If you are a model theorist: fix a formula $\varphi(x,y)$.
If you are a combinatorialist: fix an infinite graph $(V,E)$ and write $\varphi(a,b)$ for $(a,b)\in E$.
A $n$-ladder is a pair of sequences $a_1,\dots,a_n$ and $b_1,\dots,b_n$ such that
$$\varphi(a_i,b_j)\quad\Leftrightarrow\quad i\le j$$
A binary tree of height $n$ is a pair of sets $\{a_r : r\in 2^{<n}\}$ and $\{b_s:s\in2^n\}$ such that for all $r\subset s$
$$\varphi(a_r,b_s)\quad\Leftrightarrow\quad r^\frown 1 \subseteq s$$
It is easy to prove that
- If there is a $2^n$-ladder then there is a binary tree of height $n$.
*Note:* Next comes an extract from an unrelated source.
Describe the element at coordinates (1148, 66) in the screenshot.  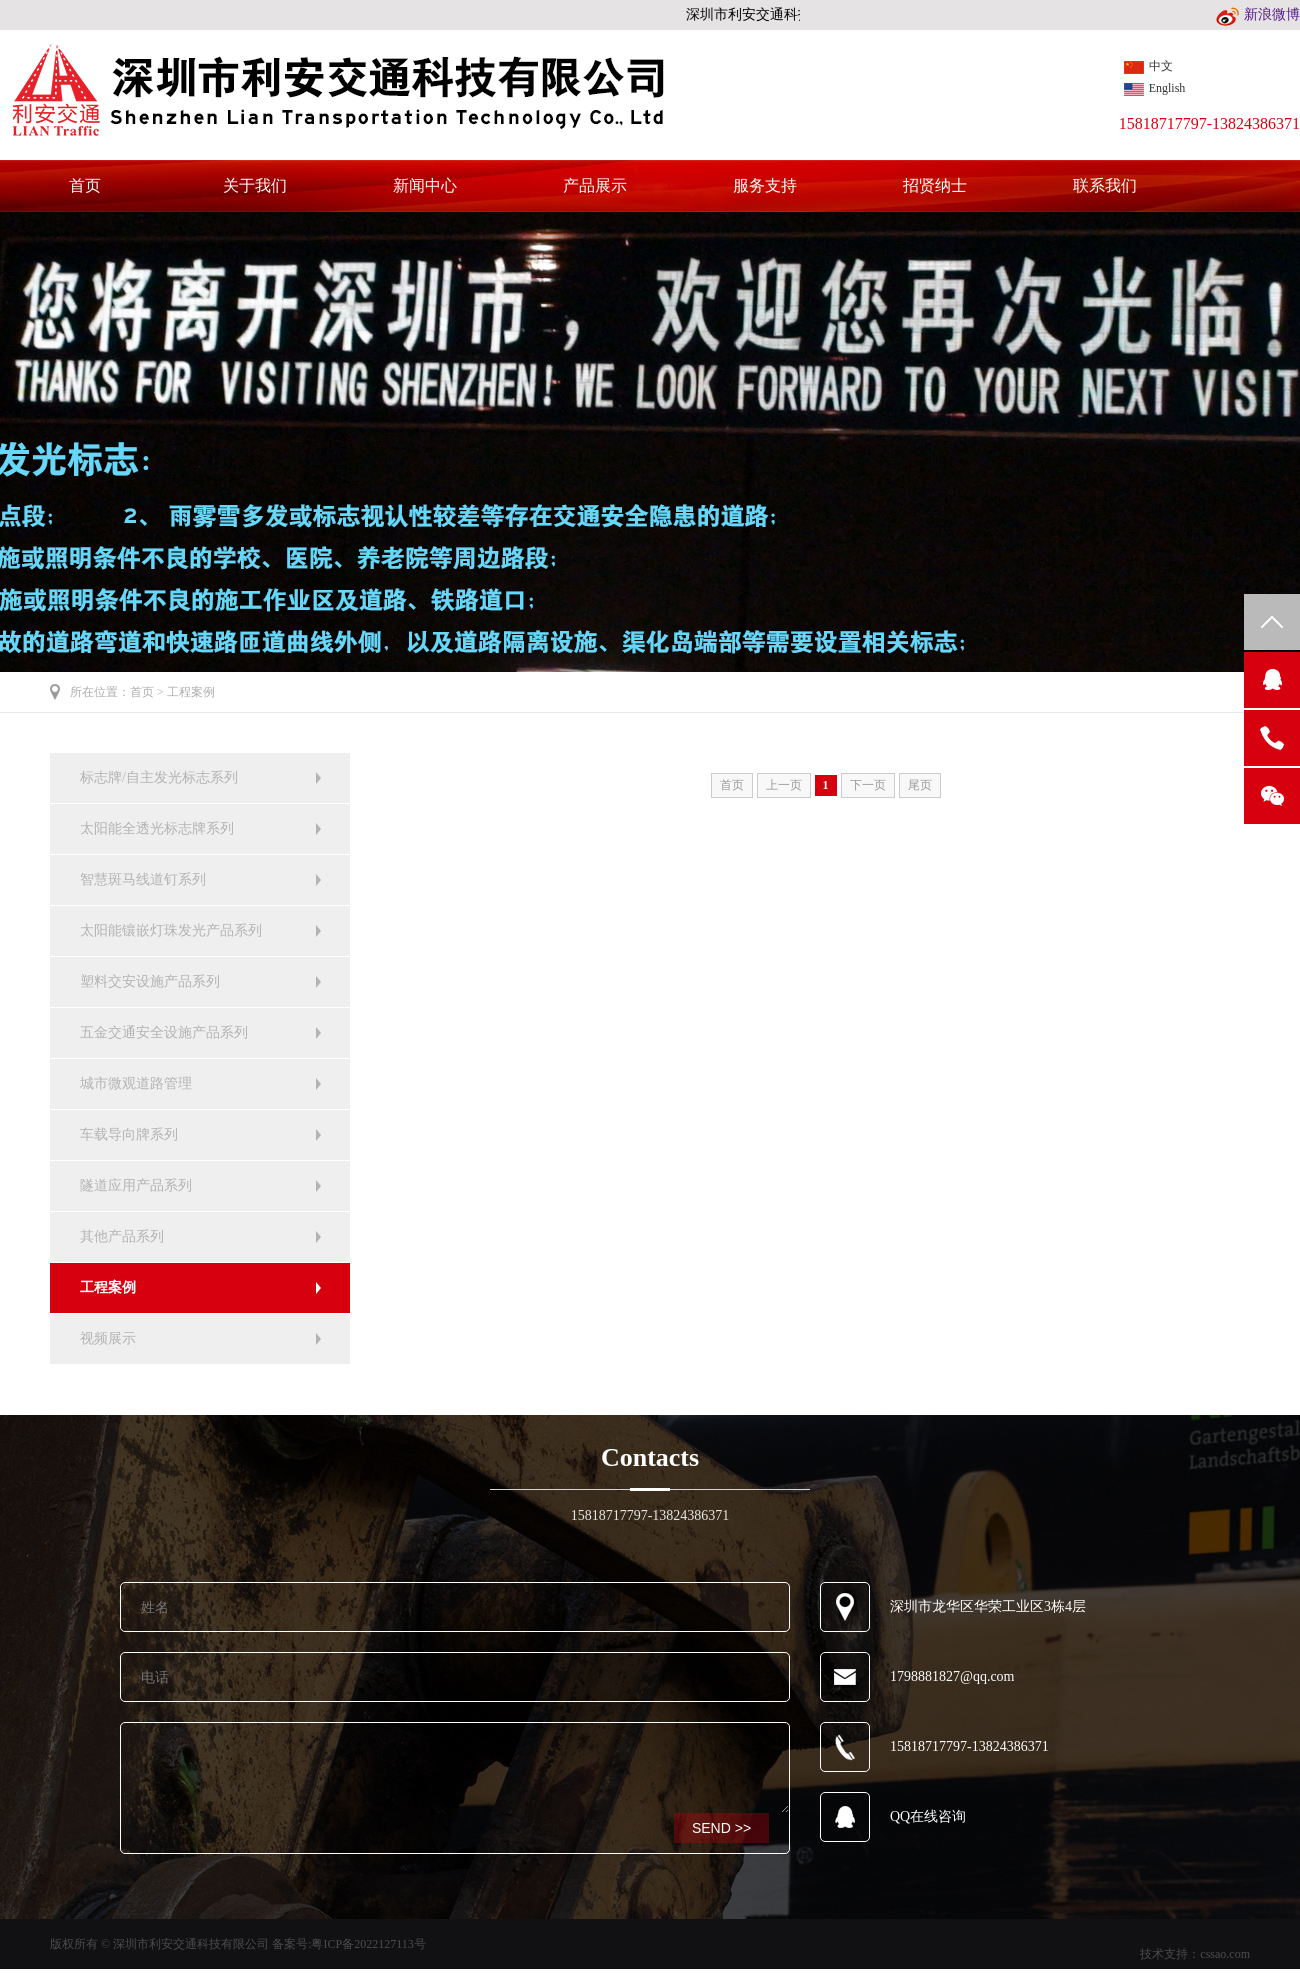
I see `中文` at that location.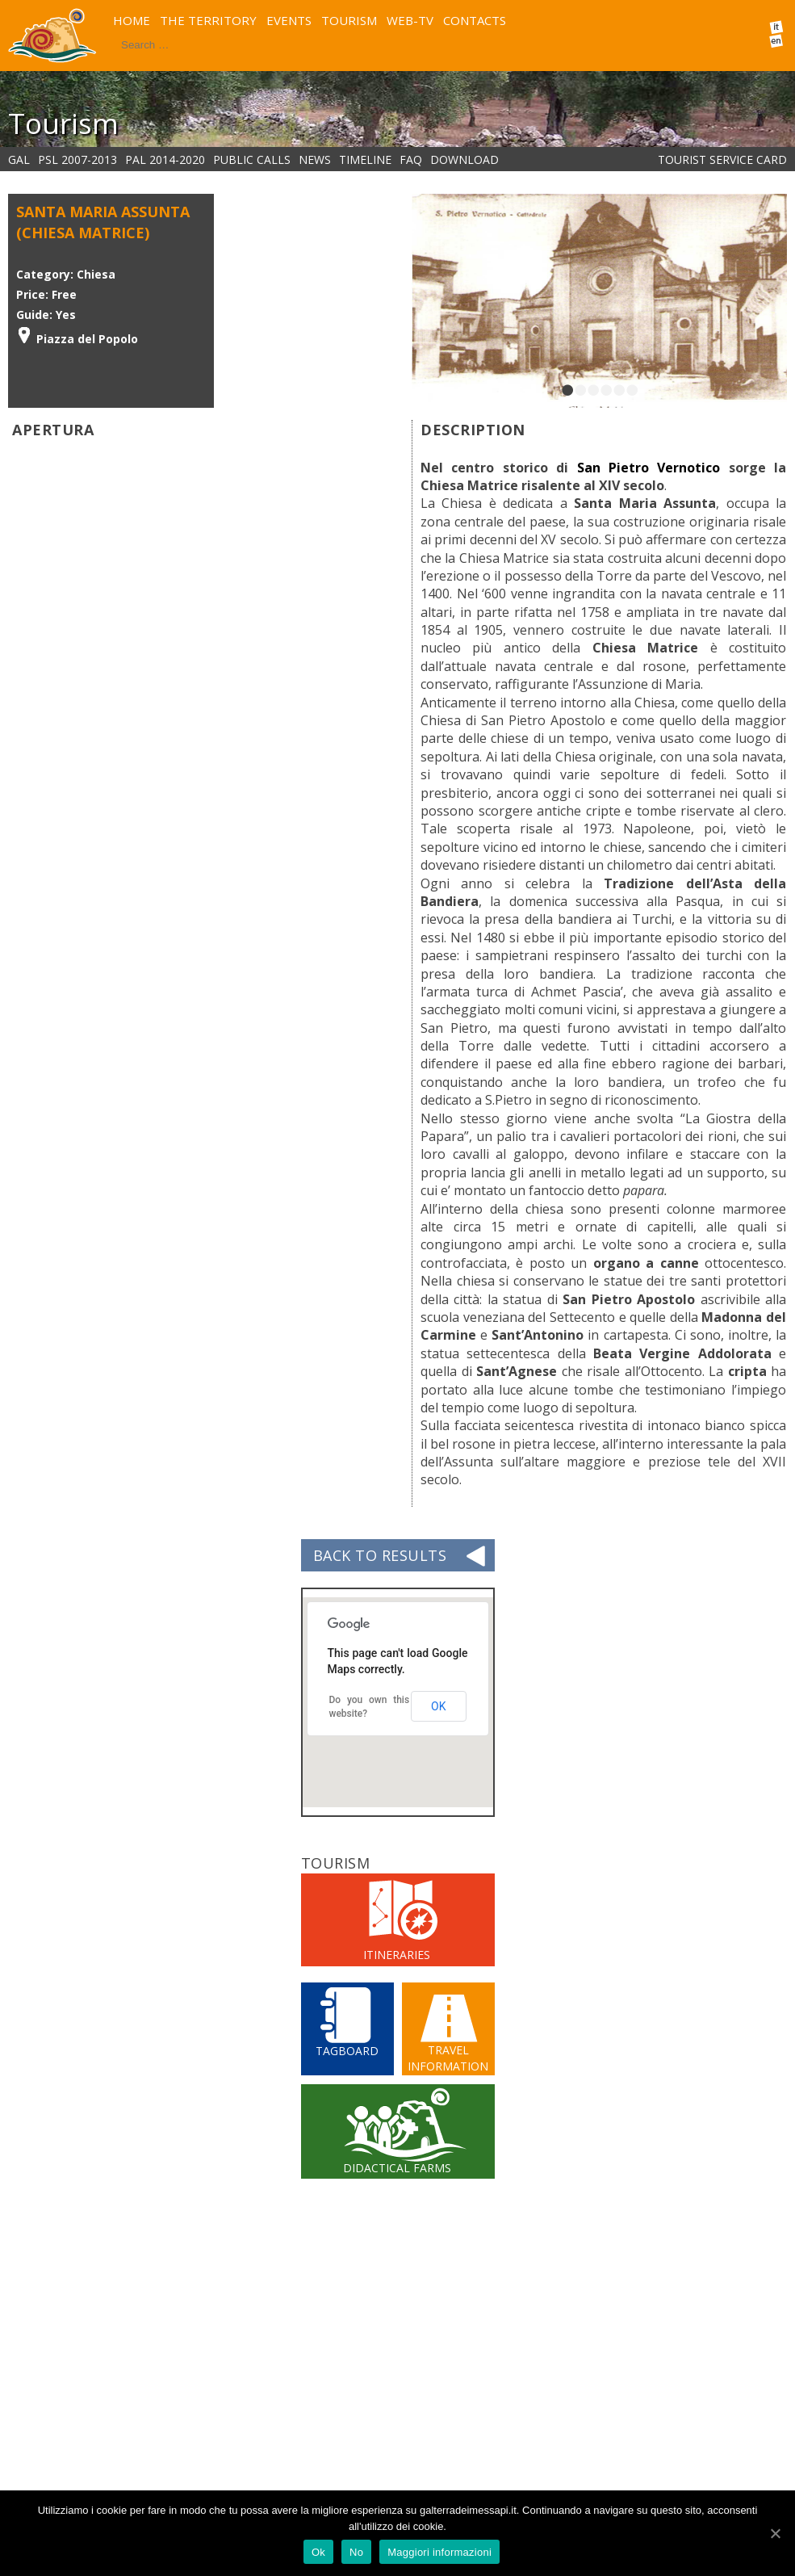  I want to click on Tourist service card, so click(722, 159).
It is fundamental fact in model theory that
- If there is a binary tree of infinite height then there is an infinitely long ladder.
I am interested in a finitary/effective version of 2 in the style of 1. It could sound more or less as follows
- If there is a binary tree of height $O(2^{n})$ then there is $n$-ladder.
I think you're looking for Lemma 6.7.9 in Model Theory by Hodges.
Here the ladder index is the maximal $n$ such that there is an $n$-ladder for $\phi$, and the branching index of $\phi$ is the maximal $n$ such that there is a binary tree of height $n$ for $\phi$.